Identify the quadrant in which θ lies.
sin > 0 and tan < 0
sin positive, quad I and II
Tan negative, Quad II, IV
Quad II
To identify the quadrant in which θ lies based on the given information, we need to consider the signs of two trigonometric functions: sine (sin) and tangent (tan).
Given that sin > 0 and tan < 0, we can determine the quadrant as follows:
1. sin > 0 indicates that the angle θ is either in the first or the second quadrant, because sine is positive in these two quadrants.
2. tan < 0 indicates that the angle θ is in either the second or the fourth quadrant, because tangent is negative in these two quadrants.
Since both conditions indicate that θ lies in the second quadrant, we can conclude that the angle θ lies in the second quadrant.
To determine the quadrant in which θ lies, we need to analyze the signs of the sine and tangent functions.
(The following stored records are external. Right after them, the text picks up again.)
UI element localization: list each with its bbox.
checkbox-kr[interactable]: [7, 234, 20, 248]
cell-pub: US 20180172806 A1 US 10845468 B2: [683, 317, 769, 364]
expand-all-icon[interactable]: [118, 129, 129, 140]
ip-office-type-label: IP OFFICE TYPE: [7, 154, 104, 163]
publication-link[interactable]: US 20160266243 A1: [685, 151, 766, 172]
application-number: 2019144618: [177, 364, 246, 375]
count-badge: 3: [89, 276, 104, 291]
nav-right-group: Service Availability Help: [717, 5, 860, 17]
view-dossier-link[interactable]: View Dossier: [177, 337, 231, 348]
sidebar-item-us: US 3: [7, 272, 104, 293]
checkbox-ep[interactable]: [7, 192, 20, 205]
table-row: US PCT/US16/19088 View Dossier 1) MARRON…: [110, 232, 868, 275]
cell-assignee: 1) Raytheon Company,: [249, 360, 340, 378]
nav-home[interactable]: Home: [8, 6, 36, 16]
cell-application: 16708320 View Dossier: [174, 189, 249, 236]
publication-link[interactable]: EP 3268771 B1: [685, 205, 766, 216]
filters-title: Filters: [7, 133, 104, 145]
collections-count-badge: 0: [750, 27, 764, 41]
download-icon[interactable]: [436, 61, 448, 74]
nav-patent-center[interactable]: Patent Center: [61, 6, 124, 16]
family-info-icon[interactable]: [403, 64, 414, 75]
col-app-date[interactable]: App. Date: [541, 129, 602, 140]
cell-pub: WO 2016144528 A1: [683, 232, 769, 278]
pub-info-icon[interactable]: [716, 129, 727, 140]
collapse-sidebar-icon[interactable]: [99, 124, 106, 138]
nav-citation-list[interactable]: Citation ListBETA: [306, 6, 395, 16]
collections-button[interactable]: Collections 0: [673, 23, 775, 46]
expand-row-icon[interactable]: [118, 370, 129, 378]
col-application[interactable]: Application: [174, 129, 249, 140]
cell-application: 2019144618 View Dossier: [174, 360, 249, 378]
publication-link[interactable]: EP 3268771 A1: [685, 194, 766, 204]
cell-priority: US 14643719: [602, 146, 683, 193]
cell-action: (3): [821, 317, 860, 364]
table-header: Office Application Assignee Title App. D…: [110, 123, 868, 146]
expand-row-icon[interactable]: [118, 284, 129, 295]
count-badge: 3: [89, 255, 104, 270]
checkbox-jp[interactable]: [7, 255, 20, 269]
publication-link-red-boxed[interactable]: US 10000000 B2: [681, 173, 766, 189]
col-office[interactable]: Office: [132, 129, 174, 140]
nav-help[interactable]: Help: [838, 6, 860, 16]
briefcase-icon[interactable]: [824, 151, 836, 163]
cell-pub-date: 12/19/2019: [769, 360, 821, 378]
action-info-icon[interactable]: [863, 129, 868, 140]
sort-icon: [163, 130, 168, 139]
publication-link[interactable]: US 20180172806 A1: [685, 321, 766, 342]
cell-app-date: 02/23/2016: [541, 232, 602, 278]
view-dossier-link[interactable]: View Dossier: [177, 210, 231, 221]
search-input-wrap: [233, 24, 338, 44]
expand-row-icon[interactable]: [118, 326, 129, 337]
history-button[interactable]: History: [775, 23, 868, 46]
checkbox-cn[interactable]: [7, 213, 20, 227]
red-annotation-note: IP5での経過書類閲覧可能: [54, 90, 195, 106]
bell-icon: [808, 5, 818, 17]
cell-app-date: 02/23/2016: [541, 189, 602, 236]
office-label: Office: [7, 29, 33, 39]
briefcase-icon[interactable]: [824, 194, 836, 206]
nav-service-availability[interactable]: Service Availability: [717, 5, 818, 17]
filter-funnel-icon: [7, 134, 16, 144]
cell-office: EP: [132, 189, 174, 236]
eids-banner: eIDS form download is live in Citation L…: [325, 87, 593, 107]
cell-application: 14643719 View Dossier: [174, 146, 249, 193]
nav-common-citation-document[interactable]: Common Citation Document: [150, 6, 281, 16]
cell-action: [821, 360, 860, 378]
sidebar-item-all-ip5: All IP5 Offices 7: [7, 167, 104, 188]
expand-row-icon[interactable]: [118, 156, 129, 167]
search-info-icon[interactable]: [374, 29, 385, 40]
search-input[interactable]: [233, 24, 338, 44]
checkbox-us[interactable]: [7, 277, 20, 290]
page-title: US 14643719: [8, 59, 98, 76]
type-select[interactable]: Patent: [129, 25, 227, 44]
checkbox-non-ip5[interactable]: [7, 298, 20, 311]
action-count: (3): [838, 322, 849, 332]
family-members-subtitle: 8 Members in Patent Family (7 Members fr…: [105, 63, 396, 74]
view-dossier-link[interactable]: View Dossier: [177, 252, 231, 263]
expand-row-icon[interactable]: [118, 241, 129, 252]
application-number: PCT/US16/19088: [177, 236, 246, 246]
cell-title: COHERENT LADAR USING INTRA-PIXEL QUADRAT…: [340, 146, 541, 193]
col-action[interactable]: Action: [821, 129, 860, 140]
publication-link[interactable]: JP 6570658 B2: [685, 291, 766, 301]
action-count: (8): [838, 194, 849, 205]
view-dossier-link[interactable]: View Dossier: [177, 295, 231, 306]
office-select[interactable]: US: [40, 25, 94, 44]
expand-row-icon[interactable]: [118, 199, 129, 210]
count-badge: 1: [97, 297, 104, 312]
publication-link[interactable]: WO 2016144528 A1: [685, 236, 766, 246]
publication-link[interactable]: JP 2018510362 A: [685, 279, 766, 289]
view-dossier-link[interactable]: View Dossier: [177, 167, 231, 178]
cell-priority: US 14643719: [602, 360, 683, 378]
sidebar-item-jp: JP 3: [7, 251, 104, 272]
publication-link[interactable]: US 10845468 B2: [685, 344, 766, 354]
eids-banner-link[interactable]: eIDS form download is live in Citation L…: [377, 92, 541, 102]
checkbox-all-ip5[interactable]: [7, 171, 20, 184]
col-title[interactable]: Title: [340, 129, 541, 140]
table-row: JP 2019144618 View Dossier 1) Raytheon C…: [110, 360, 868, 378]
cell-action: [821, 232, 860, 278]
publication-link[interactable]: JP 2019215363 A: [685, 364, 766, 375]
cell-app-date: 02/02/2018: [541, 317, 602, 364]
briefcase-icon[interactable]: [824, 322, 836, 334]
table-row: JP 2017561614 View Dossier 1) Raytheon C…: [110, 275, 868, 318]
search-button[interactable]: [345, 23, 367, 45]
Given that sin > 0 and tan < 0:
- sin > 0 means that the angle θ is in either the first or second quadrant. Both of these quadrants have positive values for sine.
- tan < 0 means that the angle θ is in the second or fourth quadrant. The tangent function is negative in the second and fourth quadrants.
Therefore, the given information indicates that the angle θ lies in the second quadrant.